Effect of ΔrelA on the expression of the perABC operon

In typical EPEC strains, both primary and intimate adherence are regulated by the products of the perABC operon. Transcription of the bfp and perABC operons [6], [36] is dependent on PerA, while PerC is required for the synthesis of the master regulator Ler, which in turn activates the transcription of the LEE genes, including eae that encodes intimin [12], [37]. To test whether the ΔrelA mutation affects the expression of the perABC promoter plasmid pGM17 which harbors a Pper-lacZ fusion was transformed into LRT9 and into LRT9 ΔrelA::Km. The same growth conditions used in a standard adherence assay (Fig. 1) were employed here. Bacteria grown overnight in LB, were diluted and further grown in DMEM without agitation for 8 h. Samples were harvested every hour and assayed for β-galactosidase activity (Fig. 2A). Expression of the per promoter (Pper-lacZ) in LRT9 increased three-fold as cells grew through the exponential phase reaching a peak at 4 h. The activity of Pper-lacZ in the ΔrelA mutant was in average twice as lower as in the wild-type strain. For some unknown reason the relA+ argA::Tn10 transductant failed to fully restore the Pper original activity (not shown). To overcome this difficulty, the ΔrelA mutant was transformed with plasmid pLG19 (relA+ cloned in a low-copy vector under Ptac). pLG19 not only complemented the mutation, but even slightly increased the expression of Pper when compared to the wild-type strain. This surplus activity is likely to be caused by the leakiness of Ptac, which is active even in the absence of IPTG increasing thus the cellular level of ppGpp (see below). Figure 2B shows the growth curves of the bacterial strains. The wild-type strain and the ΔrelA mutant displayed similar growth curves throughout the experiment. At the exponential phase (1–6 h) the growth rate was μ  =  0.51 h−1 for LRT9, μ =  0.46 h−1 for the ΔrelA mutant and μ =  0.34 h−1 for the pLG19 transformant. The slower growth of the latter is in part due to its slightly higher ppGpp level in the absence of IPTG (0.34 units of ppGpp in the transformant against 0.28 units of ppGpp in the non-transformed strain).

thumbnail
Figure 2. Effect of relA on Pper expression.

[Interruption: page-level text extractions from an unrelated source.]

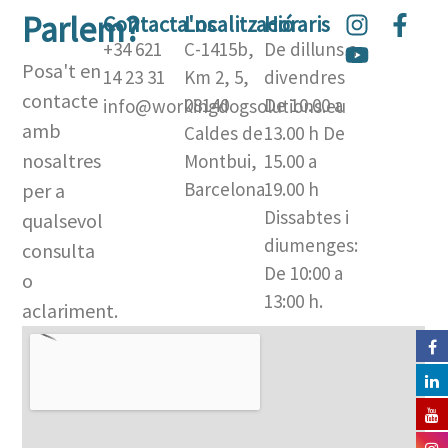
Parlem?
I
Y
F
Contacta'ns
Localització
Horaris
n
o
a
+34 621
C-1415b,
De dilluns a
s
u
c
Posa't en
14 23 31
Km 2, 5,
divendres
t
t
e
contacte
08140
De 10.00 a
info@workingdogsolutions.eu
a
u
b
amb
Caldes de
13.00 h De
g
b
o
nosaltres
Montbui,
15.00 a
r
e
o
a
k
Barcelona​
19.00 h
per a
m
-
Dissabtes i
qualsevol
f
diumenges:
consulta
De 10:00 a
o
13:00 h.
aclariment.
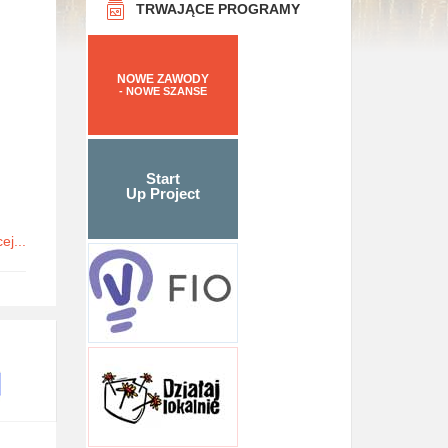
TRWAJĄCE PROGRAMY
NOWE ZAWODY
- NOWE SZANSE
Start
Up Project
ej...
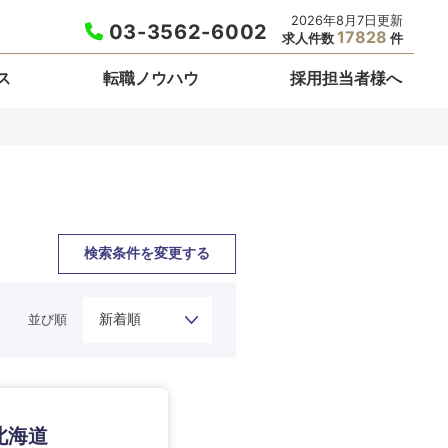
2026年8月7日更新
03-3562-6002
17828
求人件数
件
ス
転職ノウハウ
採用担当者様へ
検索条件を変更する
並び順
栃木県
北海道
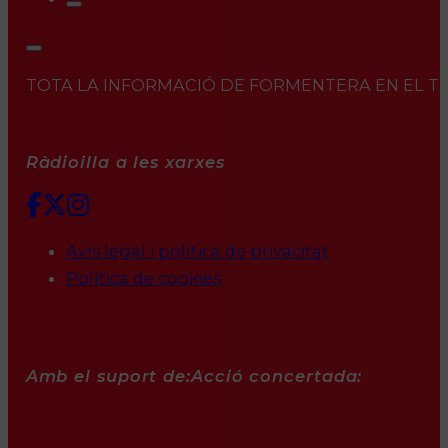
TOTA LA INFORMACIÓ DE FORMENTERA EN EL TEU 
Ràdioilla a les xarxes
Avís legal i política de privacitat
Política de cookies
Amb el suport de:
Acció concertada:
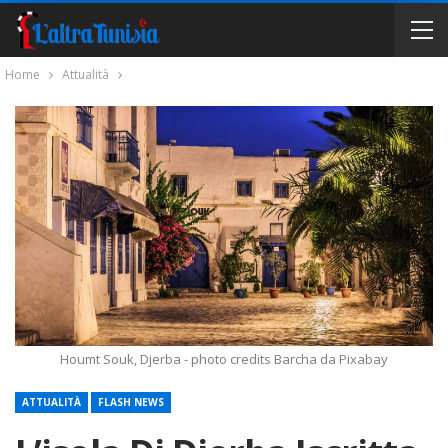
Home
Attualità
Houmt Souk, Djerba - photo credits Barcha da Pixabay
ATTUALITÀ
FLASH NEWS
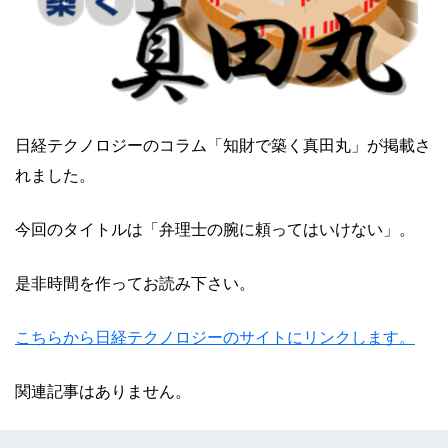
日経テクノロジーのコラム「知財で築く真田丸」が掲載さ
れました。
今回のタイトルは「弁理士の腕に頼ってはいけない」。
是非時間を作ってお読み下さい。
こちらから日経テクノロジーのサイトにリンクします。
関連記事はありません。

Transformants carrying plasmid pGM17 (Pper-lacZ) were grown overnight in LB, resuspended in DMEM and grown for 8 hours without agitation. Samples were taken every hour and assayed for (A) β- galatosidase activity and (B) growth (OD600). (▪) wild-type (LRT9); (⧫) ΔrelA (GMF204); (▾) pLG19 (relA+) in GMF204. Each point represents the average of two independent experiments.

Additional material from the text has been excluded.